FWIW, I don’t think this is intended to be shady, it’s just bizarrely complicated. By 2nd-hand comments I trust, ILs regularly meet estate and tax planners, who always say “You’re in fine shape money-wise and legally, but this is a logistical nightmare–please simplify”. But that’s a whole ‘nother issue that hopefully won’t land in our laps for a long time.
Walnut
My family loves dreaming up weird ass family financing like this. Don’t do it. You’re 100% better off negotiating with an unrelated third party who won’t hold Christmas holidays, a new family pet or if you buy too much takeout coffee over your head.
Anon
Anon at 9:40 am.
You’re a lawyer. You should know that there’s a difference between how people think things should be done, and how they actually should be done.
My guess is that you want the loans paid off now, either because the interest rate will be lower when ‘borrowing’ from your parents, or to reduce your debt/income ratio. (FYI, this transaction with your parents will likely be something that you’ll have to explain to a mortgage company, because they will want to understand the repayment terms.)
Your parents feel like they can ‘loan’ you the money, or they can take the hit to the principal but not to the growth of that principal.
Here’s a better plan: the lowest possible interest rate that you can be charged without triggering gift tax problems is found in Index of Applicable Federal Rates (AFR) Rulings. Find that current interest rate, and draw up a loan document wherein you agree on a principal, that interest rate, and loan repayment terms. Take the money, pay off your law school loans, and repay your parents.
Running the numbers: let’s say that you borrow $50,000 from them. You would pay them approximately $480 a month, or $5,800 a year, in interest + principal repayments, for ten years. If you did this weird “pay market rate interest but never repay the principal” thing, you would be paying them about $3,500 a year (increasing as the ‘interest’ on this fictitious ‘loan’ compounds).
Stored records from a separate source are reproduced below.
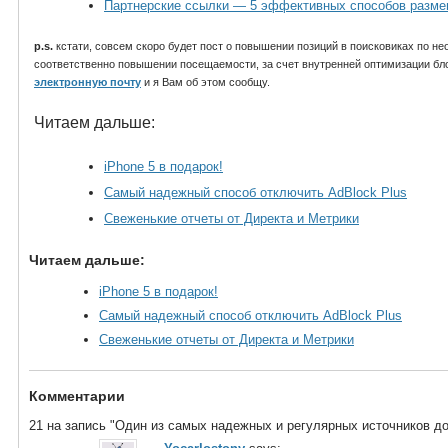
Партнерские ссылки — 5 эффективных способов разм
p.s.
кстати, совсем скоро будет пост о повышении позиций в поисковиках по 
соответственно повышении посещаемости, за счет внутренней оптимизации бло
электронную почту
и я Вам об этом сообщу.
Читаем дальше:
iPhone 5 в подарок!
Самый надежный способ отключить AdBlock Plus
Свеженькие отчеты от Директа и Метрики
Читаем дальше:
iPhone 5 в подарок!
Самый надежный способ отключить AdBlock Plus
Свеженькие отчеты от Директа и Метрики
Комментарии
21 на запись "Один из самых надежных и регулярных источников д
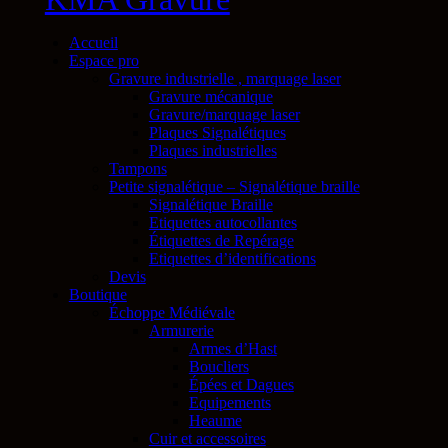
Accueil
Espace pro
Gravure industrielle , marquage laser
Gravure mécanique
Gravure/marquage laser
Plaques Signalétiques
Plaques industrielles
Tampons
Petite signalétique – Signalétique braille
Signalétique Braille
Etiquettes autocollantes
Étiquettes de Repérage
Etiquettes d’identifications
Devis
Boutique
Échoppe Médiévale
Armurerie
Armes d’Hast
Boucliers
Épées et Dagues
Equipements
Heaume
Cuir et accessoires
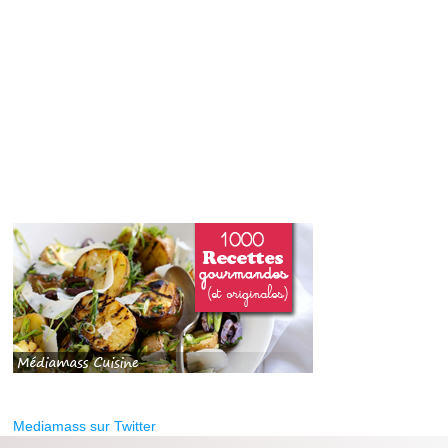
Mediamass sur Twitter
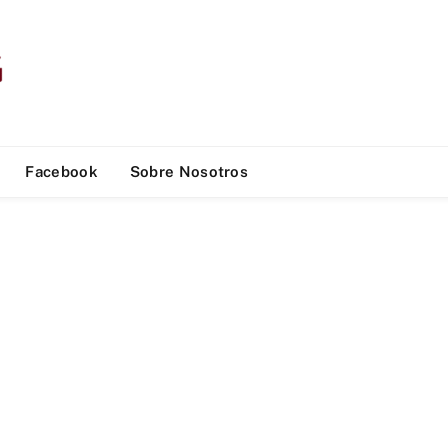
Facebook
Sobre Nosotros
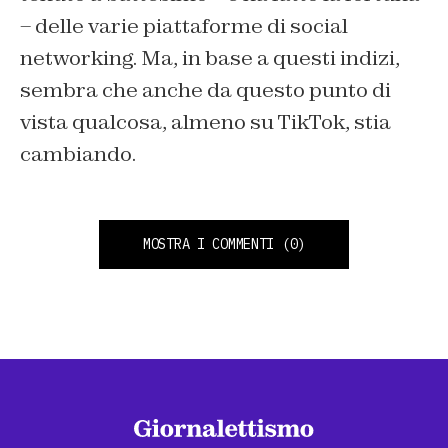
– delle varie piattaforme di social
networking. Ma, in base a questi indizi,
sembra che anche da questo punto di
vista qualcosa, almeno su TikTok, stia
cambiando.
MOSTRA I COMMENTI
(0)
Just repay the money at rock-bottom interest rates. It’s better for everyone.
Anon
This!!!
anon
This is not a gift. It is a loan. And as such should be structured as a loan for clarity among all parties . What your FIL is requesting is essentially interest on the loan. The IRS has guidelines and rates. I would also look to current rates on Treasuries.
https://www.businessinsider.com/charge-interest-on-loans-to-family-2016-11
https://www.marketwatch.com/story/how-to-lend-money-to-a-relative-without-getting-whacked-by-the-irs-2015-05-12
https://www.irs.gov/pub/irs-drop/rr-19-08.pdf
Anon
I agree with everyone else – this sounds really shady. You may get in trouble with the IRS if you don’t do this right, and I’d want a lawyer-drafted agreement to protect myself case they demand repayment of the principal and interest.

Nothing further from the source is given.